Our Life, Not My Job
So today is not a performance review. It is not another shift in a long career of trying to meet God’s expectations. Today is life with Christ…the same Christ who lives in you, who has perfected you for all time by one offering (Hebrews 10:14), who will never leave you nor forsake you.
The dishes in the sink, the difficult conversation at work, the patience you need with your child, the temptation that keeps coming back, these are not assignments handed down from a distant boss. They are the ordinary places where Christ lives His life through you, and where you get to be part of what He is already doing.

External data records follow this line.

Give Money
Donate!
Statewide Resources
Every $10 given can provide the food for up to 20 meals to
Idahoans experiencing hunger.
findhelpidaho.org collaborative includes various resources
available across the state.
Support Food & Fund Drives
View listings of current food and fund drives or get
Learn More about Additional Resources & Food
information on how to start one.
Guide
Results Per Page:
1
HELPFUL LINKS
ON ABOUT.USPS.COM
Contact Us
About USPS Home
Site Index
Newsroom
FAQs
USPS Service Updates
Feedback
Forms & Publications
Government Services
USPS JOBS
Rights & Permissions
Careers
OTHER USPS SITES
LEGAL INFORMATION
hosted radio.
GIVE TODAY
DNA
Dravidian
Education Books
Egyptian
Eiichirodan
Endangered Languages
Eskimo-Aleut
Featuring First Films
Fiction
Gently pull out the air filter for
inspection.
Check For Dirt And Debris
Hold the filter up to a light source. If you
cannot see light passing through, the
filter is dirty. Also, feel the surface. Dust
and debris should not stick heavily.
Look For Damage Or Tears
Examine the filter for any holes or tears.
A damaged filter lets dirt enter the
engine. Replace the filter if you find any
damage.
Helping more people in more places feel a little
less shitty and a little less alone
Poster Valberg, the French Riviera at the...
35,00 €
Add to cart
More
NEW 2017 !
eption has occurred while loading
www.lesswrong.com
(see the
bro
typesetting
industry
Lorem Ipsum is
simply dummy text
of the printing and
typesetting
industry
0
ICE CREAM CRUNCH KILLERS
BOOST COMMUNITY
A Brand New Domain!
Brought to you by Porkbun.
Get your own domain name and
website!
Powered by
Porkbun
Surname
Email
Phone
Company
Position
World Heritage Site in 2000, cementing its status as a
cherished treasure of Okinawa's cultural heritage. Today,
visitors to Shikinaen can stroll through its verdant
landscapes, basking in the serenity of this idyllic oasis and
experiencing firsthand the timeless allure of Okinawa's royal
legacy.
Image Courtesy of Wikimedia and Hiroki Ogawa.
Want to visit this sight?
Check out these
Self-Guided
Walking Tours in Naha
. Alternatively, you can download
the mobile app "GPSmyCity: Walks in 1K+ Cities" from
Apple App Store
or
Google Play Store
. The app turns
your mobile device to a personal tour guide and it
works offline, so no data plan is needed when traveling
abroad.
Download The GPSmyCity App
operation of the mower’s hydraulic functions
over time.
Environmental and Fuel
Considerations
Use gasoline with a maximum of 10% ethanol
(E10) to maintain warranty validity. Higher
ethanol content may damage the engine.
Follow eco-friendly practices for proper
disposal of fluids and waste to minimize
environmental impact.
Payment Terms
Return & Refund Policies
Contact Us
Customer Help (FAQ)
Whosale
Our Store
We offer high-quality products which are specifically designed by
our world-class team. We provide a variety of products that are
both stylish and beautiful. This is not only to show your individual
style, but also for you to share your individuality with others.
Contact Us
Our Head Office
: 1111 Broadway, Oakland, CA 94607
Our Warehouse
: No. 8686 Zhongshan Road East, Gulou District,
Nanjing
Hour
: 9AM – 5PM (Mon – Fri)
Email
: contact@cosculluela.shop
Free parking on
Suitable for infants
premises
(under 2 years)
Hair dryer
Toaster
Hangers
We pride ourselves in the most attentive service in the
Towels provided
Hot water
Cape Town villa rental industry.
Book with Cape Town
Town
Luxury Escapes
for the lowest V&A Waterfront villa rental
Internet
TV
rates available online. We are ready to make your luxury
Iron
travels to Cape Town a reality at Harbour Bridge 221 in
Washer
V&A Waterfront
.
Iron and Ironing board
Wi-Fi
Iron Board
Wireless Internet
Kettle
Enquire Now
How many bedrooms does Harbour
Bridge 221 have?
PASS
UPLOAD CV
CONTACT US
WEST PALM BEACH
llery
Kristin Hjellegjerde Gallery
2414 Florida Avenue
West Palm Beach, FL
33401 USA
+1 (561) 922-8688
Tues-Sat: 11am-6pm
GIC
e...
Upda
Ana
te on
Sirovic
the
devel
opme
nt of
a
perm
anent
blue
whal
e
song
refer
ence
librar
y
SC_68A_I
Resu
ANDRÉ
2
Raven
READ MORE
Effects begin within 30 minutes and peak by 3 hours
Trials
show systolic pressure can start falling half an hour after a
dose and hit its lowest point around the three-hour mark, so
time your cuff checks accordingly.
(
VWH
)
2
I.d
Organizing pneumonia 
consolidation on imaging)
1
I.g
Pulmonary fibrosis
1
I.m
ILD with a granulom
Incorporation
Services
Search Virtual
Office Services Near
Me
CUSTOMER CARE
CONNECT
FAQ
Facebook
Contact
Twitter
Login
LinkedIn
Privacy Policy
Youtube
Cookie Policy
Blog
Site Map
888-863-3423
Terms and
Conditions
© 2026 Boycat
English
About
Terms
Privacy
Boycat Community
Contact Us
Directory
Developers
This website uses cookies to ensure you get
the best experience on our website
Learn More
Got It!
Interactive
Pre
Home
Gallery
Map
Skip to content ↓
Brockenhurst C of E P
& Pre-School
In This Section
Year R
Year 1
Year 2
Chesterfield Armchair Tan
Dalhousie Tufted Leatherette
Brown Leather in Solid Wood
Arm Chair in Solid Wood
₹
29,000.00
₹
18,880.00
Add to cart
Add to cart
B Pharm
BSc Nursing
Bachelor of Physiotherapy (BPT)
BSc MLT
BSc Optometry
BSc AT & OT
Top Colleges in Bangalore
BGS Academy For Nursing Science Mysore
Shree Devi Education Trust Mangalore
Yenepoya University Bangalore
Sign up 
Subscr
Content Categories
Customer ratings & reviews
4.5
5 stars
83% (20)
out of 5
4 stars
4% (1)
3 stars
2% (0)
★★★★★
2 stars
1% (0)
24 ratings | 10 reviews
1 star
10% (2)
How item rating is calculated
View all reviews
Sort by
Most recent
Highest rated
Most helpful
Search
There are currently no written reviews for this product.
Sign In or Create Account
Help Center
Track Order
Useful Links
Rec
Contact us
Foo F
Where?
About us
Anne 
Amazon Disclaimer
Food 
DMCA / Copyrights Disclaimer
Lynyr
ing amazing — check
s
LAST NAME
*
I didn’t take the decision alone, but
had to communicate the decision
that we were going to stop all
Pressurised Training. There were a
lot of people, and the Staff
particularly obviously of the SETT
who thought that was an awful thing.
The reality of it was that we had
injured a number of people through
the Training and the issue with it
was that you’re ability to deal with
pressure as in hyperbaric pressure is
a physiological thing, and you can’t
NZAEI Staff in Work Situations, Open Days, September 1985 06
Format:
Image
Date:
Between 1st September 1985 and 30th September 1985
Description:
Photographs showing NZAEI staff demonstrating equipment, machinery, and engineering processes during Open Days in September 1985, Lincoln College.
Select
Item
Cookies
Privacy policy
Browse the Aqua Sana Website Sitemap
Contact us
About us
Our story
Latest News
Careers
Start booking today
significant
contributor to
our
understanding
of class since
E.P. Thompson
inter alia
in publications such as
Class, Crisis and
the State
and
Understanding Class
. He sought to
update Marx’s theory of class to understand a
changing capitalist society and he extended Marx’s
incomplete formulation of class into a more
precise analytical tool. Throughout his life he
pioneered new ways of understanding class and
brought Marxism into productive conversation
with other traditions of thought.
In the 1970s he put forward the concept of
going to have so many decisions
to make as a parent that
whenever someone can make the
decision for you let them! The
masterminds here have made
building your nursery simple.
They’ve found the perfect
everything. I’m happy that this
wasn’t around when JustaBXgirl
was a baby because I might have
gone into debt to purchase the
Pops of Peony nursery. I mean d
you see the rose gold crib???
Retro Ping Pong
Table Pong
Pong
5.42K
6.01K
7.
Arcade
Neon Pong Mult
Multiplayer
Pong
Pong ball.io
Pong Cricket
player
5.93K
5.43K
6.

Even the practices we most easily turn into “tasks” change shape under this reality. We read the Bible, not for the sake of reading, but for the sake of knowing and beholding. We pray, not for the sake of praying, but for the sake of communication. Not because we have to, but because out of our relationship with Christ we want to hear from Him and talk to Him. The discipline doesn’t disappear — but the why underneath it is no longer obligation. It’s relationship.
You are not alone in your obedience. You never were. The branch never bears fruit by itself. It bears fruit because the vine is alive, and the life of the vine is flowing through it.
That is your life now. Not a job. A union. Not your responsibility alone. His life expressed through yours.
Abide in Christ. Rest in Him. And from that rest, go and live.
For Reflection
- Where in my life have I been functioning as God’s employee rather than as someone in whom He dwells?
- What would change today if I really believed that Christ is living His life through me, not just watching me try to live for Him?
- In the sin I’m currently fighting, am I fighting for acceptance or from it?